_THE TASK_
How many lines of the records hold the string "chevron"? Reply with the number alone.

═══ DATA PROVIDED ═══

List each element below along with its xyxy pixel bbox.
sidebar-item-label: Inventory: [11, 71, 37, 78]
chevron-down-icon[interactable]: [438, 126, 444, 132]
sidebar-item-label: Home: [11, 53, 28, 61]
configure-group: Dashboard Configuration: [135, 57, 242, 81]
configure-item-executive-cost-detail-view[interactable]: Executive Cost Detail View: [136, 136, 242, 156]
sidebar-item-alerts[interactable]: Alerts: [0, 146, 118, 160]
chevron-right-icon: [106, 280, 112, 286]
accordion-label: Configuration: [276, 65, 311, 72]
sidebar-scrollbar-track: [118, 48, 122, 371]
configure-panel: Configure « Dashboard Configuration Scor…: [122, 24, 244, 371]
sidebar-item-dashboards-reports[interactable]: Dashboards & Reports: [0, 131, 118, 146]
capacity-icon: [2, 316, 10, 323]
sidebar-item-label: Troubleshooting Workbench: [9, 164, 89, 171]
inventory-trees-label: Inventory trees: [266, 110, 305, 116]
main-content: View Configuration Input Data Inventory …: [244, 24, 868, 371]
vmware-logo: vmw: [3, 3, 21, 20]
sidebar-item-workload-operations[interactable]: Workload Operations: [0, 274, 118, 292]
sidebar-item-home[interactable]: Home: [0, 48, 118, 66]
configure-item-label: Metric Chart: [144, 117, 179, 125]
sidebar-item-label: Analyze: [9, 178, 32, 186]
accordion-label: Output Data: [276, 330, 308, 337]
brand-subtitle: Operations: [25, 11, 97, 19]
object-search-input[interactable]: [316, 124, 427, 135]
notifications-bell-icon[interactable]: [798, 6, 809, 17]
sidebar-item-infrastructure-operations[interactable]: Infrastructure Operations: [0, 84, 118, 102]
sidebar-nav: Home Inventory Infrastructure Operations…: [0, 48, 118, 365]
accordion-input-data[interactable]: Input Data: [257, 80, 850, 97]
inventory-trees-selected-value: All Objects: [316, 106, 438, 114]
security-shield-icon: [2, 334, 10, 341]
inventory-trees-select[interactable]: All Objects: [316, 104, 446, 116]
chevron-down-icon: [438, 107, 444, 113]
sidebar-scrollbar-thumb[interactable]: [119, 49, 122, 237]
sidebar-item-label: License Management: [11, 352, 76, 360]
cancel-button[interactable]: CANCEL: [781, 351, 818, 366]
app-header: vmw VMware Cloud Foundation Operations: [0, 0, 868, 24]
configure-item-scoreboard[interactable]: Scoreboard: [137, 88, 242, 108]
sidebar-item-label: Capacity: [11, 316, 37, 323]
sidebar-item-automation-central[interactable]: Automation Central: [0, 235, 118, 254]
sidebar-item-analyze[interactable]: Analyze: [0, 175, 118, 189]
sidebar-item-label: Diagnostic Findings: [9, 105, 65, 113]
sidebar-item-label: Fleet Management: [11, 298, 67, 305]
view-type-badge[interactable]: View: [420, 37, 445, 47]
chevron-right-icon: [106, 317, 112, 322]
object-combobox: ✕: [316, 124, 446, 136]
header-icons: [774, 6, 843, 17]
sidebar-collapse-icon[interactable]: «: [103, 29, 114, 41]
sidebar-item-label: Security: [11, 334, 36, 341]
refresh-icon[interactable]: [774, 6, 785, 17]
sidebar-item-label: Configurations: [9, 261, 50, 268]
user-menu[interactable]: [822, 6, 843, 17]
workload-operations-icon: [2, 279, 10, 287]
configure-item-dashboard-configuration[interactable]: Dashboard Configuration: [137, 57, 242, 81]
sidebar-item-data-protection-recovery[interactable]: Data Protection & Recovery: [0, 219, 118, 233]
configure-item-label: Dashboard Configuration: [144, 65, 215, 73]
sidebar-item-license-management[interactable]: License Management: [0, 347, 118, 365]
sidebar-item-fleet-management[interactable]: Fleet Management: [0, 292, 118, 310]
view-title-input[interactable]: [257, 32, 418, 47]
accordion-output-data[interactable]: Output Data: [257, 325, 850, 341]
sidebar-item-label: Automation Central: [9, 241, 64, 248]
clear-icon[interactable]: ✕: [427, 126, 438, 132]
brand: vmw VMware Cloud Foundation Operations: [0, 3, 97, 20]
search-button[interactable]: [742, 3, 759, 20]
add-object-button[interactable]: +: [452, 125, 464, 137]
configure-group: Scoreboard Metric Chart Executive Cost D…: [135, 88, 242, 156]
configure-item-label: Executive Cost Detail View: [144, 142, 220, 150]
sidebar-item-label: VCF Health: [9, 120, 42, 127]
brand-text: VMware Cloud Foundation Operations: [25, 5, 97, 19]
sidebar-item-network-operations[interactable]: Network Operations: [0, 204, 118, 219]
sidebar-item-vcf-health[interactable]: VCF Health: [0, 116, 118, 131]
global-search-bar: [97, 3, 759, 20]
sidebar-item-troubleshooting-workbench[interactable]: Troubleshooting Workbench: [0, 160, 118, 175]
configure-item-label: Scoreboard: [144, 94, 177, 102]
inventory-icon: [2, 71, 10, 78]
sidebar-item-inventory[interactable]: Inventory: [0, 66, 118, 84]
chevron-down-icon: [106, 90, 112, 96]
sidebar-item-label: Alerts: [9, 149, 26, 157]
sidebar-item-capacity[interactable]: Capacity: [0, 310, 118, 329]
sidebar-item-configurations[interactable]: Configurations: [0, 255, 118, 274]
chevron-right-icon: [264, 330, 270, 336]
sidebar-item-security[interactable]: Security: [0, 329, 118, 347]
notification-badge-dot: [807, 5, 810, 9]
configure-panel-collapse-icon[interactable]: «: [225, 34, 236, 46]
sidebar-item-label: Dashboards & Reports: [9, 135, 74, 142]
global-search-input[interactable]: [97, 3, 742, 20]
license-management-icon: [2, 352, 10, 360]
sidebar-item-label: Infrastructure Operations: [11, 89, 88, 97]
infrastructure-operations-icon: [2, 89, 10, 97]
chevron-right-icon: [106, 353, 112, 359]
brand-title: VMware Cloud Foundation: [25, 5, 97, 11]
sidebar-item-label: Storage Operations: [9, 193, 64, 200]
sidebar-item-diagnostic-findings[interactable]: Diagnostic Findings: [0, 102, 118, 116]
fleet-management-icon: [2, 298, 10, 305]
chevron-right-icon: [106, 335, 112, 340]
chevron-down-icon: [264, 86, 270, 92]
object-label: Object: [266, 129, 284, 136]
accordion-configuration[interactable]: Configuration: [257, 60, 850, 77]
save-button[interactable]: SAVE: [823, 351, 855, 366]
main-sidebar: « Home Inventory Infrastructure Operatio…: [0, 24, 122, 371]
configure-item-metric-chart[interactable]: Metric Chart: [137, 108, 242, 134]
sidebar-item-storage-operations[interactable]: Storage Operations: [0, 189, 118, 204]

═══
═══ DATA PROVIDED ═══

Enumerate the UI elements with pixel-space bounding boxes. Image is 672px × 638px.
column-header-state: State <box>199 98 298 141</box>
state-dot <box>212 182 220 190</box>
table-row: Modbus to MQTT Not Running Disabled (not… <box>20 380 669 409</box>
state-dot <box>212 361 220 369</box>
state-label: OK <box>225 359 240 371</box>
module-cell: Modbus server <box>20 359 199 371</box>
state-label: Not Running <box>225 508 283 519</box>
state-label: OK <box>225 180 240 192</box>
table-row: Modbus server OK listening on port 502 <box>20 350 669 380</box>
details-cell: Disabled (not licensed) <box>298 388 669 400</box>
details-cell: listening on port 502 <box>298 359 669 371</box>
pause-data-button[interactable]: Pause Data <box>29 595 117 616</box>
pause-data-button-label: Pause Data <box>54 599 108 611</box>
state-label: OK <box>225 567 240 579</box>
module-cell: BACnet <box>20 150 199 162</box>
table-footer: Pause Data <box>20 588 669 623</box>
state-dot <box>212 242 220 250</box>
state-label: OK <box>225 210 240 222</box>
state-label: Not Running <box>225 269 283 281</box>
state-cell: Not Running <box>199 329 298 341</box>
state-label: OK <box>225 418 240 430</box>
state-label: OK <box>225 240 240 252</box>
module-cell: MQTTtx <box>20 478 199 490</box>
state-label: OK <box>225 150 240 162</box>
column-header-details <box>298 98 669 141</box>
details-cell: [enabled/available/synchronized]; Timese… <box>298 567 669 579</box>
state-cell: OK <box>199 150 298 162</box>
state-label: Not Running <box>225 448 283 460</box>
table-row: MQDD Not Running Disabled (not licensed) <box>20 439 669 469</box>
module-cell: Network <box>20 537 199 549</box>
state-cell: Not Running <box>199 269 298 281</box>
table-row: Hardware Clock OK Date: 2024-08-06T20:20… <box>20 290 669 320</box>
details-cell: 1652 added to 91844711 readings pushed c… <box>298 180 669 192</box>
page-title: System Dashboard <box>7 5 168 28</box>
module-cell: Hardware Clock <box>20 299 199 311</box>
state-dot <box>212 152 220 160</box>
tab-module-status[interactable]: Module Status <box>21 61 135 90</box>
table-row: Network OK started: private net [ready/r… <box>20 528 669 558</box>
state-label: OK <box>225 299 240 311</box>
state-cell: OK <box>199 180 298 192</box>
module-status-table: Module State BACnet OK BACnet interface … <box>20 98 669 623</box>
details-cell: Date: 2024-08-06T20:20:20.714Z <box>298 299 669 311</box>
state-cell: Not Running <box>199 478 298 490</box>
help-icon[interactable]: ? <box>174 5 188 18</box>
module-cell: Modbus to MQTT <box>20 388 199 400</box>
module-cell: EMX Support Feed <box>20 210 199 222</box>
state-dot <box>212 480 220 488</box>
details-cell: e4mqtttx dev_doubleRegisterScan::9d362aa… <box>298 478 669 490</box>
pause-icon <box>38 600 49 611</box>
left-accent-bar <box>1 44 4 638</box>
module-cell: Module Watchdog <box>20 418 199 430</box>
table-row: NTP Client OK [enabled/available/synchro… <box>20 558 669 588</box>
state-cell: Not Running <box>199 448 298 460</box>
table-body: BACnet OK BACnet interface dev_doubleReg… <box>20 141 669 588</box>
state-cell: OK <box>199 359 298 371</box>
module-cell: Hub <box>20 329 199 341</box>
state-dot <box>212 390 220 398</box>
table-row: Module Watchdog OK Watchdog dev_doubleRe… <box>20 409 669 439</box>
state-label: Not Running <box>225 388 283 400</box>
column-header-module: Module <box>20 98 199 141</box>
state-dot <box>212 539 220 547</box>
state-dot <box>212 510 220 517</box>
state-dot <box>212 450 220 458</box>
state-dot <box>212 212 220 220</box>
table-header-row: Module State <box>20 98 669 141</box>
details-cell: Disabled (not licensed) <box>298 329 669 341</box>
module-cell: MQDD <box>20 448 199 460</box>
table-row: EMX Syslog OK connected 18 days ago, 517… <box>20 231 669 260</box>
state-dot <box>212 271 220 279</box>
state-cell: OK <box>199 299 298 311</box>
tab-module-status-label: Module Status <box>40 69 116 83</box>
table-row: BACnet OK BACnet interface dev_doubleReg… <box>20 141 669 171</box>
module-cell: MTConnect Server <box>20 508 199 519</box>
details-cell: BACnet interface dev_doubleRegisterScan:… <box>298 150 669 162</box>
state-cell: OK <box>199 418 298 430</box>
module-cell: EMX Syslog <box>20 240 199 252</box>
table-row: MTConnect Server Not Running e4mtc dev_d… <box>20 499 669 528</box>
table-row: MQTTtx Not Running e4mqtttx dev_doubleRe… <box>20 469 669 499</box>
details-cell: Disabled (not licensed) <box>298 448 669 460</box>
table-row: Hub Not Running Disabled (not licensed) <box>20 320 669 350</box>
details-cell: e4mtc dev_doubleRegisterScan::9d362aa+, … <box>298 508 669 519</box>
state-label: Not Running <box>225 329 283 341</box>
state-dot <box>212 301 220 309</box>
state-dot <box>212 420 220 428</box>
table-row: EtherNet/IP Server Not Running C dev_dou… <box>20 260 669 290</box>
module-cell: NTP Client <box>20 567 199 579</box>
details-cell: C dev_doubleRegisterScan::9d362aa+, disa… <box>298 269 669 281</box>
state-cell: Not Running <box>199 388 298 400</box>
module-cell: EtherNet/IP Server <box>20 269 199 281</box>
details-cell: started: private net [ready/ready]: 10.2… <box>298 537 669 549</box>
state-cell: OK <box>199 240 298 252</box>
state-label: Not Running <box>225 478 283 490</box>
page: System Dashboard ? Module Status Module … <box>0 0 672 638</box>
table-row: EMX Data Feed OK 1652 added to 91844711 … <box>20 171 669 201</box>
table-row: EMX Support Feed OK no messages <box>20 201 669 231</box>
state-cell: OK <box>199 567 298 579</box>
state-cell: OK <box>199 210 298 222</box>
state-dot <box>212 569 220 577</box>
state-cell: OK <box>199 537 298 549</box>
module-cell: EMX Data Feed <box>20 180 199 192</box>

═══

_ANSWER SECTION_
9